PROBLEM: Copy each entry below exactly as it reads.

[Collected data]
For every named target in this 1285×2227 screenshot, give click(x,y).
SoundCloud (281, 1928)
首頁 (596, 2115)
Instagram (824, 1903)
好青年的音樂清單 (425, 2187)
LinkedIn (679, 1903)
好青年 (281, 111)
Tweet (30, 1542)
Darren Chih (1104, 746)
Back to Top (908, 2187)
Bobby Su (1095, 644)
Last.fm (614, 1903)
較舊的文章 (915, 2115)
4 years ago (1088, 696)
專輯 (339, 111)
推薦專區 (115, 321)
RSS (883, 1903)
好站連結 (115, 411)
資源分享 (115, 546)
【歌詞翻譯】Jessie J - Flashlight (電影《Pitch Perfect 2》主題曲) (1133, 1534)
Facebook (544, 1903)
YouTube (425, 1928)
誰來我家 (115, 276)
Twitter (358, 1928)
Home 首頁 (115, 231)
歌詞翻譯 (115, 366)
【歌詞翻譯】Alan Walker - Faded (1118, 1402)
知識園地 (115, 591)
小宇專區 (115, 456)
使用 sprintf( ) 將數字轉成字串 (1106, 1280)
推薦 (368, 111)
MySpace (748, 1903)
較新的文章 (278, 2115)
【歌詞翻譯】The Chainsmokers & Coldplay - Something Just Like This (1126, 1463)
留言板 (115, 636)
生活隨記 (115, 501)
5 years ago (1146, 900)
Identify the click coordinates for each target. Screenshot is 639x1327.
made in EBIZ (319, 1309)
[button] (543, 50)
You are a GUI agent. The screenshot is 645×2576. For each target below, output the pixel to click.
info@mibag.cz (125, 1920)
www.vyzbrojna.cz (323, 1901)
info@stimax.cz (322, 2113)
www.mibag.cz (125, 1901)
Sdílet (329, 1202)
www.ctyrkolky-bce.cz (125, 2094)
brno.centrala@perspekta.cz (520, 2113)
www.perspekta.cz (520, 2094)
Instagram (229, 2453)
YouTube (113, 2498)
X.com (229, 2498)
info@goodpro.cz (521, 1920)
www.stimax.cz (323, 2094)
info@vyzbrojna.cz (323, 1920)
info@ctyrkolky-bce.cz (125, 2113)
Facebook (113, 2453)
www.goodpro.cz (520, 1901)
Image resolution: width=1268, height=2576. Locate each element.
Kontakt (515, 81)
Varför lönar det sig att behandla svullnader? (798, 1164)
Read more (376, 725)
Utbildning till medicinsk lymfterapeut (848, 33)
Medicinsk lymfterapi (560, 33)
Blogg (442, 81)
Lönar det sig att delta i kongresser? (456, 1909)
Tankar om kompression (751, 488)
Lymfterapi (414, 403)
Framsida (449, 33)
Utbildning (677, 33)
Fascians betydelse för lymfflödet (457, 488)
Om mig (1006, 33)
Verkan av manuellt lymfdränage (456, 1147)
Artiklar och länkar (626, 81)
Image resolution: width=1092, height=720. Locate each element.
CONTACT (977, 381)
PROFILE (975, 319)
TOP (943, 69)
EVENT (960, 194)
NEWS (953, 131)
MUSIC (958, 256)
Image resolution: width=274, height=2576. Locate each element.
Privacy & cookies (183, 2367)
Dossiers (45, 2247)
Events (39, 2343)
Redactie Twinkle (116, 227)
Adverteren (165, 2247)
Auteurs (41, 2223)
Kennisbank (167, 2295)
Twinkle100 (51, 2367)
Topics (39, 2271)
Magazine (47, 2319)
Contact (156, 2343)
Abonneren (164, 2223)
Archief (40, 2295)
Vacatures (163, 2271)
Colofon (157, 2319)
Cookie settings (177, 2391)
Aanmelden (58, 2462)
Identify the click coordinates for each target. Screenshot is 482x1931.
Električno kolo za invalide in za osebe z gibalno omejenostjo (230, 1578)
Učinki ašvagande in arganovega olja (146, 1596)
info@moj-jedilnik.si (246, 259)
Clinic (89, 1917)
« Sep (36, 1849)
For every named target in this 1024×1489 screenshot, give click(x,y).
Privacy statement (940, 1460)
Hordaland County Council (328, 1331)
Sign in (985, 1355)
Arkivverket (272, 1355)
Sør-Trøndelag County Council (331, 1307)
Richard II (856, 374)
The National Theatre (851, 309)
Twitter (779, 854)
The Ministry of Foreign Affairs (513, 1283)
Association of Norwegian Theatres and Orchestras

REPLY:
For every named target in this 1285×2227 screenshot, give click(x,y).
SoundCloud (281, 1928)
首頁 (596, 2115)
Instagram (824, 1903)
好青年的音樂清單 (425, 2187)
LinkedIn (679, 1903)
好青年 (281, 111)
Tweet (30, 1542)
Darren Chih (1104, 746)
Back to Top (908, 2187)
Bobby Su (1095, 644)
Last.fm (614, 1903)
較舊的文章 (915, 2115)
4 years ago (1088, 696)
專輯 (339, 111)
推薦專區 (115, 321)
RSS (883, 1903)
好站連結 (115, 411)
資源分享 (115, 546)
【歌詞翻譯】Jessie J - Flashlight (電影《Pitch Perfect 2》主題曲) (1133, 1534)
Facebook (544, 1903)
YouTube (425, 1928)
誰來我家 (115, 276)
Twitter (358, 1928)
Home 首頁 (115, 231)
歌詞翻譯 (115, 366)
【歌詞翻譯】Alan Walker - Faded (1118, 1402)
知識園地 (115, 591)
小宇專區 (115, 456)
使用 sprintf( ) 將數字轉成字串 (1106, 1280)
推薦 (368, 111)
MySpace (748, 1903)
較新的文章 (278, 2115)
【歌詞翻譯】The Chainsmokers & Coldplay - Something Just Like This (1126, 1463)
留言板 (115, 636)
生活隨記 (115, 501)
5 years ago (1146, 900)
Identify the click coordinates for each target. Screenshot is 639x1327.
made in EBIZ (319, 1309)
[button] (543, 50)
You are a GUI agent. The screenshot is 645×2576. For each target below, output the pixel to click.
info@mibag.cz (125, 1920)
www.vyzbrojna.cz (323, 1901)
info@stimax.cz (322, 2113)
www.mibag.cz (125, 1901)
Sdílet (329, 1202)
www.ctyrkolky-bce.cz (125, 2094)
brno.centrala@perspekta.cz (520, 2113)
www.perspekta.cz (520, 2094)
Instagram (229, 2453)
YouTube (113, 2498)
X.com (229, 2498)
info@goodpro.cz (521, 1920)
www.stimax.cz (323, 2094)
info@vyzbrojna.cz (323, 1920)
info@ctyrkolky-bce.cz (125, 2113)
Facebook (113, 2453)
www.goodpro.cz (520, 1901)
Image resolution: width=1268, height=2576. Locate each element.
Kontakt (515, 81)
Varför lönar det sig att behandla svullnader? (798, 1164)
Read more (376, 725)
Utbildning till medicinsk lymfterapeut (848, 33)
Medicinsk lymfterapi (560, 33)
Blogg (442, 81)
Lönar det sig att delta i kongresser? (456, 1909)
Tankar om kompression (751, 488)
Lymfterapi (414, 403)
Framsida (449, 33)
Utbildning (677, 33)
Fascians betydelse för lymfflödet (457, 488)
Om mig (1006, 33)
Verkan av manuellt lymfdränage (456, 1147)
Artiklar och länkar (626, 81)
Image resolution: width=1092, height=720. Locate each element.
CONTACT (977, 381)
PROFILE (975, 319)
TOP (943, 69)
EVENT (960, 194)
NEWS (953, 131)
MUSIC (958, 256)
Image resolution: width=274, height=2576. Locate each element.
Privacy & cookies (183, 2367)
Dossiers (45, 2247)
Events (39, 2343)
Redactie Twinkle (116, 227)
Adverteren (165, 2247)
Auteurs (41, 2223)
Kennisbank (167, 2295)
Twinkle100 (51, 2367)
Topics (39, 2271)
Magazine (47, 2319)
Contact (156, 2343)
Abonneren (164, 2223)
Archief (40, 2295)
Vacatures (163, 2271)
Colofon (157, 2319)
Cookie settings (177, 2391)
Aanmelden (58, 2462)
Identify the click coordinates for each target. Screenshot is 482x1931.
Električno kolo za invalide in za osebe z gibalno omejenostjo (230, 1578)
Učinki ašvagande in arganovega olja (146, 1596)
info@moj-jedilnik.si (246, 259)
Clinic (89, 1917)
« Sep (36, 1849)
For every named target in this 1024×1489 screenshot, give click(x,y).
Privacy statement (940, 1460)
Hordaland County Council (328, 1331)
Sign in (985, 1355)
Arkivverket (272, 1355)
Sør-Trøndelag County Council (331, 1307)
Richard II (856, 374)
The National Theatre (851, 309)
Twitter (779, 854)
The Ministry of Foreign Affairs (513, 1283)
Association of Norwegian Theatres and Orchestras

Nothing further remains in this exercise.